Posted 15th June 2017 by Dave Cross
Lawyers the world over are rubbing their hands thanks to a rise in the number of vape-related cases they are handling. Ecig litigation and law drafting specialists are in demand following the boom in vaping. Governments are drafting laws to restrict the technology, companies are fighting each other for intellectual property rights and vapers are seeing accidents as an opportunity to sue.

In Australia, where vaping is as good as banned, a group of shop owners have contracted a legal team to push for a last minute appeal. The Australian Vaping Advocacy, Trade and Research group is pushing South Australia to not enforce the ban on advertising. 

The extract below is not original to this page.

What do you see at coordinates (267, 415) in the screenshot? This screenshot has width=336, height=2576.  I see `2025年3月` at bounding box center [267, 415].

“The government might as well turn to South Australian voters and say: ‘we’re not interested in our revenue, we’re not interested in our coffers, we’re not interested in having money come in’,” said one store owner – adding that he’ll move his business elsewhere if their requests aren’t met.

A representative of the Parliamentary Select Committee on e-cigarettes replied: “In line with the Select Committees’ recommendations, it is proposed that the sale of e-cigarettes through any indirect means, such as online or by telephone, will be prohibited to assist in reducing access to these products by children.”

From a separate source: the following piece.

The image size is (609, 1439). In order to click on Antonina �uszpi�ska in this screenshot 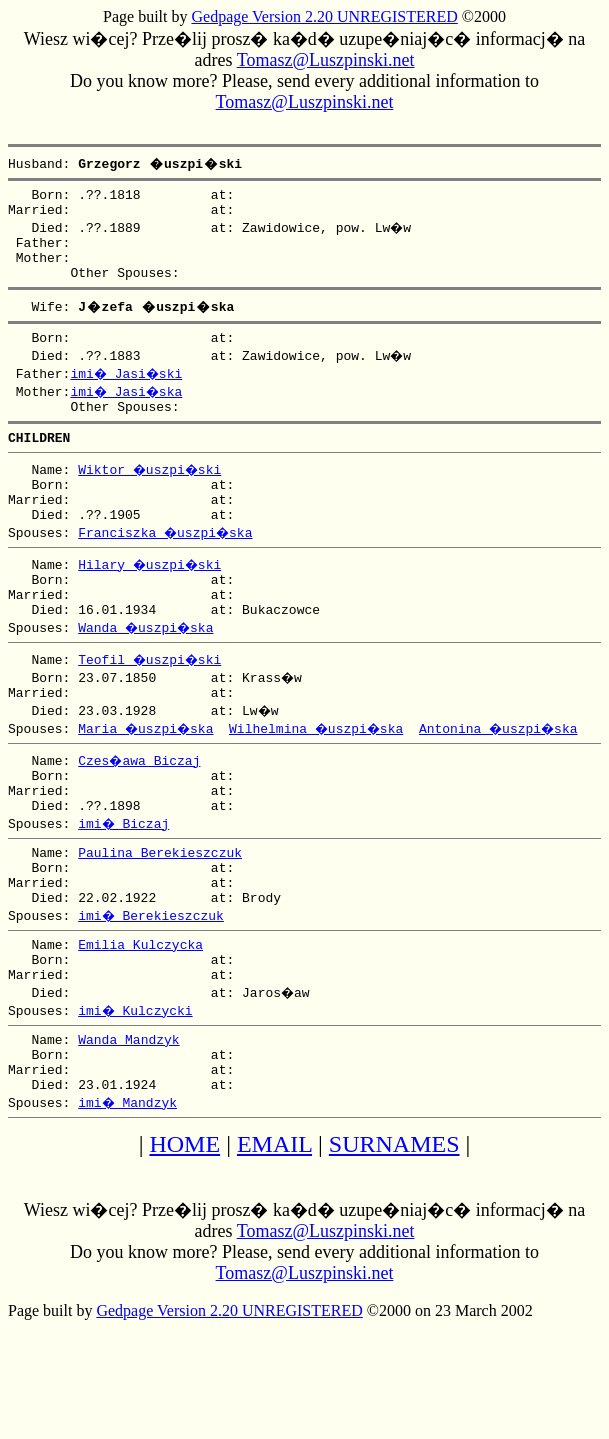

Phillip Morris has created a situation to fill lawyers bank accounts thanks to their “illegally importing and selling their new Heat-not-burn reduced risk tobacco product in New Zealand,” according to Doctor Natalie Walker. She applauded the government’s decision to prosecute the tobacco company “because they think they are above the law. Their behaviour is arrogant and disrespectful - and we should be enraged.”

In the States, the National Law Review reports that ecig-related cases are starting to pile up due to a lack of experts. It (correctly) states that “a niche market that was once controlled primarily by small, independent manufacturers has caught the attention of the well-known Big Tobacco players who have started to manufacture their own brands of e-cigarettes over the last few years.”

“Each of the major players in the e-cigarette market (Reynolds, Altria, Fontem, etc.) have spent the last few years buried in patent litigation relating to various component parts of their e-cigarettes. While Fontem and Nu Mark, a subsidiary of Altria, resolved many of their claims in a publicised settlement earlier this year, Reynolds and Fontem remain steeped in litigation, requesting Inter Partes Review over several of their e-cigarette patents.”

Meanwhile, in the UK, criminals have been taking advantage of the change in the law with respect to vaping. Wrexham Council’s Trading Standards team warns that someone has been visiting vendors in he area claiming to be a Trading Standards officer.  The stores received a phone call prior to his visit, stating that he would be removing all samples of their eliquid stock that no longer complied with the 10ml maximum. The Trading Standards team said that worried businesses can contact them on 01978 298997.